Number of Vegetables Servings To Include In Your Diet?

Nutritionists advise including many servings of vegetables in a daily diet. They state that eating at least five servings of vegetables a day is essential to maintaining a healthy lifestyle.

In the table below, we have listed a guideline for vegetable servings per gender and age group.

It is important to note that experts recommend that you consume at least many vegetables to maintain a healthy gut and receive the required nutrients and vitamins.

19-50 Years6.05.0
51-70 Years5.55.0
70+ Years5.05.0

Buying Healthy Vegetables on a Budget

It is straightforward to include more vegetables in your diet to reap the benefits without spending a fortune at the grocery store. So, here are our five tips for buying important vegetables on a budget

1. look for local grocery store weekly specials:

Download an app to summarize the weekly deals. However, check the Sunday newspaper for coupons and weekly vegetable specials if you are not an app person.

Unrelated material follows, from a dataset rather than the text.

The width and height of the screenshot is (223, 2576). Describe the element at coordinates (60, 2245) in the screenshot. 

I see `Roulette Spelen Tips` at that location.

2. buy whole vegetables and chop them yourself:

Buying prepackaged chopped vegetables is convenient but can be costly. So, if you have the time, buy fresh produce and chop it immediately.

Then, you can store it in the fridge for salads or steam it for serving with lunch or dinner for a healthy diet.

3. pack for snack:

Produce in bulk makes a great, cost-efficient snack. It is advisable to package it in servings of vegetables for convenient snacks.

You can enjoy them with your lunch or on the go. Make double the quantity and freeze half for an extra healthy diet dish later!

4. prepare seasonal vegetable servings

Seasonal fresh vegetables are less expensive than those available all year through imports.

So, taking advantage of seasonal produce is cost-effective when planning your daily diet of healthy vegetable meals!

5. freeze your vegetables

Additionally, buying seasonal fresh vegetables and freezing any uneaten portions is a great idea.

Then, the best way to freeze fresh vegetables is by dicing, blanching, and placing them in small containers in the freezer.

Moreover, freshly frozen vegetables are ideal for healthy omelets, chicken dishes, or stir-fry dinners. They are also a healthy choice for hearty stews.

Add More Vegetables for a Healthier Diet

The healthy choice is to prepare your meals, be it casseroles, pasta, or soups, by doubling the servings of veggies and cutting back on the meats.

This strategy helps you reap the benefits of adding more vegetables to your diet while reducing the quantity of meats.

Since seasonal vegetables, beans, and legumes are usually less expensive, adding beans or peanuts to your diet makes for a healthy, low-cost protein.